Records from a collection
·····

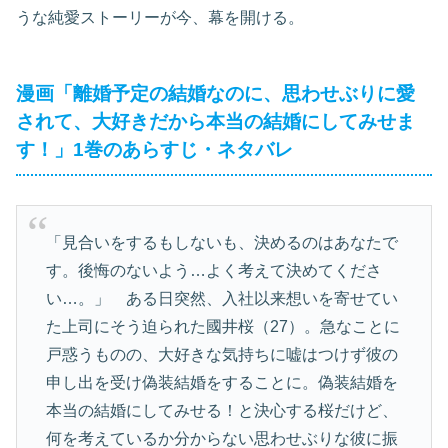
うな純愛ストーリーが今、幕を開ける。
漫画「離婚予定の結婚なのに、思わせぶりに愛
されて、大好きだから本当の結婚にしてみせま
す！」1巻のあらすじ・ネタバレ
「見合いをするもしないも、決めるのはあなたで
す。後悔のないよう…よく考えて決めてくださ
い…。」 ある日突然、入社以来想いを寄せてい
た上司にそう迫られた國井桜（27）。急なことに
戸惑うものの、大好きな気持ちに嘘はつけず彼の
申し出を受け偽装結婚をすることに。偽装結婚を
本当の結婚にしてみせる！と決心する桜だけど、
何を考えているか分からない思わせぶりな彼に振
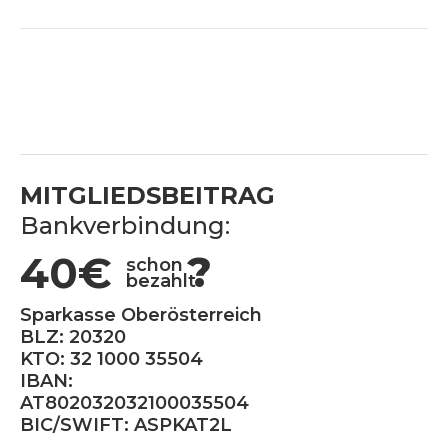
MITGLIEDSBEITRAG
Bankverbindung:
40€
?
schon
bezahlt
Sparkasse Oberösterreich
BLZ: 20320
KTO: 32 1000 35504
IBAN:
AT802032032100035504
BIC/SWIFT: ASPKAT2L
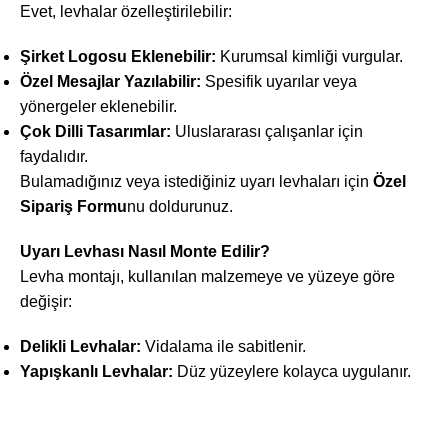
Evet, levhalar özelleştirilebilir:
Şirket Logosu Eklenebilir:
Kurumsal kimliği vurgular.
Özel Mesajlar Yazılabilir:
Spesifik uyarılar veya
yönergeler eklenebilir.
Çok Dilli Tasarımlar:
Uluslararası çalışanlar için
faydalıdır.
Bulamadığınız veya istediğiniz uyarı levhaları için
Özel
Sipariş Formu
nu doldurunuz.
Uyarı Levhası Nasıl Monte Edilir?
Levha montajı, kullanılan malzemeye ve yüzeye göre
değişir:
Delikli Levhalar:
Vidalama ile sabitlenir.
Yapışkanlı Levhalar:
Düz yüzeylere kolayca uygulanır.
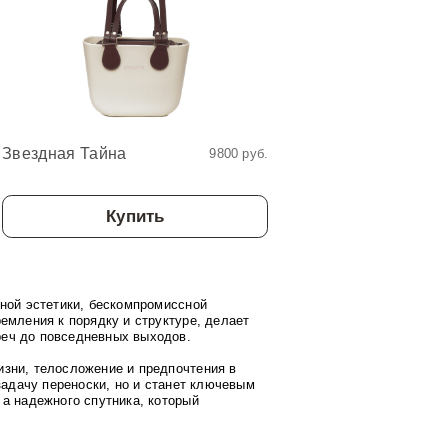
Звездная Тайна
Звездный Мир
9800 руб.
Купить
Купит
чной эстетики, бескомпромиссной
емления к порядку и структуре, делает
реч до повседневных выходов.
изни, телосложение и предпочтения в
задачу переноски, но и станет ключевым
а надежного спутника, который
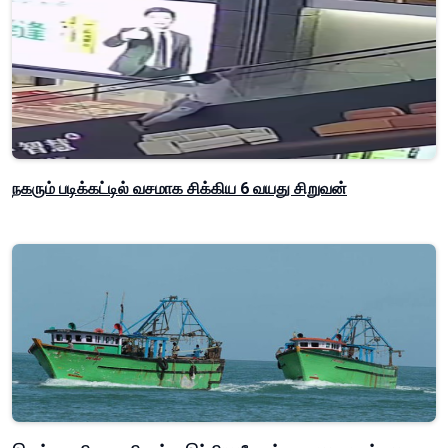
நகரும் படிக்கட்டில் வசமாக சிக்கிய 6 வயது சிறுவன்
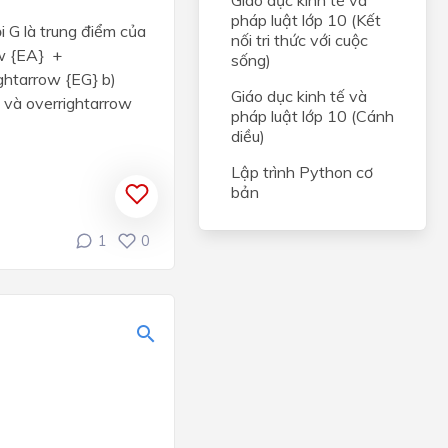
Giáo dục kinh tế và
pháp luật lớp 10 (Kết
i G là trung điểm của
nối tri thức với cuộc
ow {EA} +
sống)
ghtarrow {EG} b)
Giáo dục kinh tế và
 và overrightarrow
pháp luật lớp 10 (Cánh
diều)
Lập trình Python cơ
bản
1
0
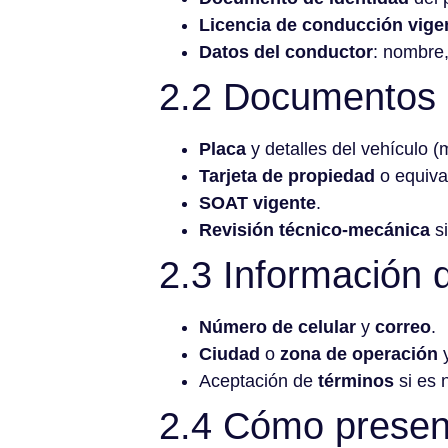
Licencia de conducción vige
Datos del conductor
: nombre,
2.2 Documentos 
Placa
y detalles del vehículo 
Tarjeta de propiedad
o equiva
SOAT vigente
.
Revisión técnico-mecánica
si
2.3 Información 
Número de celular
y
correo
.
Ciudad
o
zona de operación
y
Aceptación de
términos
si es 
2.4 Cómo present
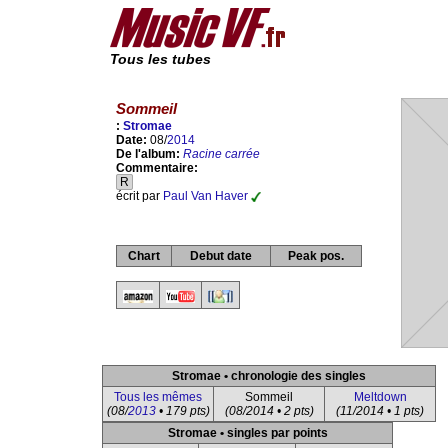
Tous les tubes
Sommeil
:
Stromae
Date:
08/
2014
De l'album:
Racine carrée
Commentaire:
R
écrit par
Paul Van Haver
Chart
Debut date
Peak pos.
Stromae • chronologie des singles
Tous les mêmes
Sommeil
Meltdown
(08/
2013
• 179 pts)
(08/2014 • 2 pts)
(11/2014 • 1 pts)
Stromae • singles par points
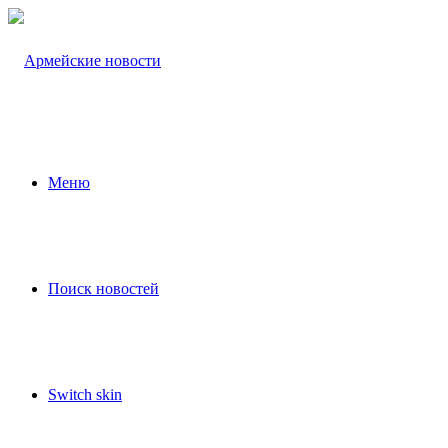
Меню
Поиск новостей
Switch skin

·····

Assignment ::
Go through the records line by line and count those that contain the string "Stromae". Answer with the count alone.

Exercise solution ::
3